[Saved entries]
—————

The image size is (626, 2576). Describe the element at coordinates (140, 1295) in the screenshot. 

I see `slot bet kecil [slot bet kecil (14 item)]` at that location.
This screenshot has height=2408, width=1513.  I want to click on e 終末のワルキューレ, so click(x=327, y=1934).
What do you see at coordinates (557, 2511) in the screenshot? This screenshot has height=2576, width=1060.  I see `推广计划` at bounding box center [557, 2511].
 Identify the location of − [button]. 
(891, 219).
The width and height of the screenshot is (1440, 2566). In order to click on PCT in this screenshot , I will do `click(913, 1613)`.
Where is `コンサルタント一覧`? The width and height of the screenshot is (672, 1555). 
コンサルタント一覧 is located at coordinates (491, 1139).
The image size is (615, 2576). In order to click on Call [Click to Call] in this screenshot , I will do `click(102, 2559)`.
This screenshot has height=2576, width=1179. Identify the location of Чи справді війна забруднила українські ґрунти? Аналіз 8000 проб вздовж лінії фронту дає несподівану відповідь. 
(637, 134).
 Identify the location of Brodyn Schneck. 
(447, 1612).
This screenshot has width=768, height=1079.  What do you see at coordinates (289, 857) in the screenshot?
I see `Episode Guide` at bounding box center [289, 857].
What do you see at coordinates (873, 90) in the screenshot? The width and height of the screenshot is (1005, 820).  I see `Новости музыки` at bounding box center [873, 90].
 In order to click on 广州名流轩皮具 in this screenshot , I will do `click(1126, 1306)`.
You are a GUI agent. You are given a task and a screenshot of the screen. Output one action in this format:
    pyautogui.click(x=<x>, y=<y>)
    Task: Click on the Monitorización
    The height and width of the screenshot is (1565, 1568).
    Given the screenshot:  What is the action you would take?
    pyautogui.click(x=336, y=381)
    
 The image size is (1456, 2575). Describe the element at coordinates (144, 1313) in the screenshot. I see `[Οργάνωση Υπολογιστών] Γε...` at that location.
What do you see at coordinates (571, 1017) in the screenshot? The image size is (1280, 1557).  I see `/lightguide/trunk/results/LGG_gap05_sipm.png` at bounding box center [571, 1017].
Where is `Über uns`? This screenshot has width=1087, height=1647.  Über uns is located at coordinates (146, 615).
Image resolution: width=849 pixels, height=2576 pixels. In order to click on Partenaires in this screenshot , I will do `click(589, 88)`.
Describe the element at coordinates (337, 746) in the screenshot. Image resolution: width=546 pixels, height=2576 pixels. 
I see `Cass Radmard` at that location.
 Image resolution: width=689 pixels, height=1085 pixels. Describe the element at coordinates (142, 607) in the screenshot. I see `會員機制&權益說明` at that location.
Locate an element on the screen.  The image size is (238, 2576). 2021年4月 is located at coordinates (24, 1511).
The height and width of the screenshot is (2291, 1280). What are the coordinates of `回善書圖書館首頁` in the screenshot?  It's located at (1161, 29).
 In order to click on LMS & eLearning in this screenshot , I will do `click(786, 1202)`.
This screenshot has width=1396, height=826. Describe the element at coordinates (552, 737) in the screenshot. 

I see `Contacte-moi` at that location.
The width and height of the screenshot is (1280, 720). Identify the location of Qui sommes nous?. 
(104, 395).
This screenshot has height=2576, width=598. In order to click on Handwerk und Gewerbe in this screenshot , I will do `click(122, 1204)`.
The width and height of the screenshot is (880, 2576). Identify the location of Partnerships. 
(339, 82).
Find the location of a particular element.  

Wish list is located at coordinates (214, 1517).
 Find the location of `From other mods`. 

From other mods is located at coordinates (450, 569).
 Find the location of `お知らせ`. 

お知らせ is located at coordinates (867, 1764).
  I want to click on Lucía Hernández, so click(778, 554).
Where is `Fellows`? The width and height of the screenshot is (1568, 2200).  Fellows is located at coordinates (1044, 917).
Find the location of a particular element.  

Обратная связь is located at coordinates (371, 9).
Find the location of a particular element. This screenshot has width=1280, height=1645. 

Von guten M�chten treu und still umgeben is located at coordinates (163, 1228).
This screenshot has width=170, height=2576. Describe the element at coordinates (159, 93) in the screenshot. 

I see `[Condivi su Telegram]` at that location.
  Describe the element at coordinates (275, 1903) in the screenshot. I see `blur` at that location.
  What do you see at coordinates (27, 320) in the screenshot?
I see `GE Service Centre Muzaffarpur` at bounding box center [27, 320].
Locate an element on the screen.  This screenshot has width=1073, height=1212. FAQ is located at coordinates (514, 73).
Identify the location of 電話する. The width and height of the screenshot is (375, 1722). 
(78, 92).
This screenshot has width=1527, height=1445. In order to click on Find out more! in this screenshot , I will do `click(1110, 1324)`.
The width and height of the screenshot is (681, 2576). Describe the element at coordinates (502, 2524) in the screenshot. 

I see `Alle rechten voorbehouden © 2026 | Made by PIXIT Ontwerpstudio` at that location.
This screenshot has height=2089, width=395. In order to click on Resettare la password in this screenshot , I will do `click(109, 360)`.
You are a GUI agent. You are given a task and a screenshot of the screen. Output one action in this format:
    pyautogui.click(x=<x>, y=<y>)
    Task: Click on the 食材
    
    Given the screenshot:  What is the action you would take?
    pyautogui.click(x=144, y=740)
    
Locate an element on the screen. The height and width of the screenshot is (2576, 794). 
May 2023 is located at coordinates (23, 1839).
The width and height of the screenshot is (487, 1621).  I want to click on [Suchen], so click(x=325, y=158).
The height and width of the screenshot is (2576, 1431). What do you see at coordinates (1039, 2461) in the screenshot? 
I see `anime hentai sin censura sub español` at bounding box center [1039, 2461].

—————

Task item. Reproduce every record above, word for word.

Task response.
The image size is (626, 2576). Describe the element at coordinates (140, 1295) in the screenshot. 

I see `slot bet kecil [slot bet kecil (14 item)]` at that location.
This screenshot has height=2408, width=1513.  I want to click on e 終末のワルキューレ, so click(x=327, y=1934).
What do you see at coordinates (557, 2511) in the screenshot? This screenshot has height=2576, width=1060.  I see `推广计划` at bounding box center [557, 2511].
 Identify the location of − [button]. 
(891, 219).
The width and height of the screenshot is (1440, 2566). In order to click on PCT in this screenshot , I will do `click(913, 1613)`.
Where is `コンサルタント一覧`? The width and height of the screenshot is (672, 1555). 
コンサルタント一覧 is located at coordinates (491, 1139).
The image size is (615, 2576). In order to click on Call [Click to Call] in this screenshot , I will do `click(102, 2559)`.
This screenshot has height=2576, width=1179. Identify the location of Чи справді війна забруднила українські ґрунти? Аналіз 8000 проб вздовж лінії фронту дає несподівану відповідь. 
(637, 134).
 Identify the location of Brodyn Schneck. 
(447, 1612).
This screenshot has width=768, height=1079.  What do you see at coordinates (289, 857) in the screenshot?
I see `Episode Guide` at bounding box center [289, 857].
What do you see at coordinates (873, 90) in the screenshot? The width and height of the screenshot is (1005, 820).  I see `Новости музыки` at bounding box center [873, 90].
 In order to click on 广州名流轩皮具 in this screenshot , I will do `click(1126, 1306)`.
You are a GUI agent. You are given a task and a screenshot of the screen. Output one action in this format:
    pyautogui.click(x=<x>, y=<y>)
    Task: Click on the Monitorización
    The height and width of the screenshot is (1565, 1568).
    Given the screenshot:  What is the action you would take?
    pyautogui.click(x=336, y=381)
    
 The image size is (1456, 2575). Describe the element at coordinates (144, 1313) in the screenshot. I see `[Οργάνωση Υπολογιστών] Γε...` at that location.
What do you see at coordinates (571, 1017) in the screenshot? The image size is (1280, 1557).  I see `/lightguide/trunk/results/LGG_gap05_sipm.png` at bounding box center [571, 1017].
Where is `Über uns`? This screenshot has width=1087, height=1647.  Über uns is located at coordinates (146, 615).
Image resolution: width=849 pixels, height=2576 pixels. In order to click on Partenaires in this screenshot , I will do `click(589, 88)`.
Describe the element at coordinates (337, 746) in the screenshot. Image resolution: width=546 pixels, height=2576 pixels. 
I see `Cass Radmard` at that location.
 Image resolution: width=689 pixels, height=1085 pixels. Describe the element at coordinates (142, 607) in the screenshot. I see `會員機制&權益說明` at that location.
Locate an element on the screen.  The image size is (238, 2576). 2021年4月 is located at coordinates (24, 1511).
The height and width of the screenshot is (2291, 1280). What are the coordinates of `回善書圖書館首頁` in the screenshot?  It's located at (1161, 29).
 In order to click on LMS & eLearning in this screenshot , I will do `click(786, 1202)`.
This screenshot has width=1396, height=826. Describe the element at coordinates (552, 737) in the screenshot. 

I see `Contacte-moi` at that location.
The width and height of the screenshot is (1280, 720). Identify the location of Qui sommes nous?. 
(104, 395).
This screenshot has height=2576, width=598. In order to click on Handwerk und Gewerbe in this screenshot , I will do `click(122, 1204)`.
The width and height of the screenshot is (880, 2576). Identify the location of Partnerships. 
(339, 82).
Find the location of a particular element.  

Wish list is located at coordinates (214, 1517).
 Find the location of `From other mods`. 

From other mods is located at coordinates (450, 569).
 Find the location of `お知らせ`. 

お知らせ is located at coordinates (867, 1764).
  I want to click on Lucía Hernández, so click(778, 554).
Where is `Fellows`? The width and height of the screenshot is (1568, 2200).  Fellows is located at coordinates (1044, 917).
Find the location of a particular element.  

Обратная связь is located at coordinates (371, 9).
Find the location of a particular element. This screenshot has width=1280, height=1645. 

Von guten M�chten treu und still umgeben is located at coordinates (163, 1228).
This screenshot has width=170, height=2576. Describe the element at coordinates (159, 93) in the screenshot. 

I see `[Condivi su Telegram]` at that location.
  Describe the element at coordinates (275, 1903) in the screenshot. I see `blur` at that location.
  What do you see at coordinates (27, 320) in the screenshot?
I see `GE Service Centre Muzaffarpur` at bounding box center [27, 320].
Locate an element on the screen.  This screenshot has width=1073, height=1212. FAQ is located at coordinates (514, 73).
Identify the location of 電話する. The width and height of the screenshot is (375, 1722). 
(78, 92).
This screenshot has width=1527, height=1445. In order to click on Find out more! in this screenshot , I will do `click(1110, 1324)`.
The width and height of the screenshot is (681, 2576). Describe the element at coordinates (502, 2524) in the screenshot. 

I see `Alle rechten voorbehouden © 2026 | Made by PIXIT Ontwerpstudio` at that location.
This screenshot has height=2089, width=395. In order to click on Resettare la password in this screenshot , I will do `click(109, 360)`.
You are a GUI agent. You are given a task and a screenshot of the screen. Output one action in this format:
    pyautogui.click(x=<x>, y=<y>)
    Task: Click on the 食材
    
    Given the screenshot:  What is the action you would take?
    pyautogui.click(x=144, y=740)
    
Locate an element on the screen. The height and width of the screenshot is (2576, 794). 
May 2023 is located at coordinates (23, 1839).
The width and height of the screenshot is (487, 1621).  I want to click on [Suchen], so click(x=325, y=158).
The height and width of the screenshot is (2576, 1431). What do you see at coordinates (1039, 2461) in the screenshot? 
I see `anime hentai sin censura sub español` at bounding box center [1039, 2461].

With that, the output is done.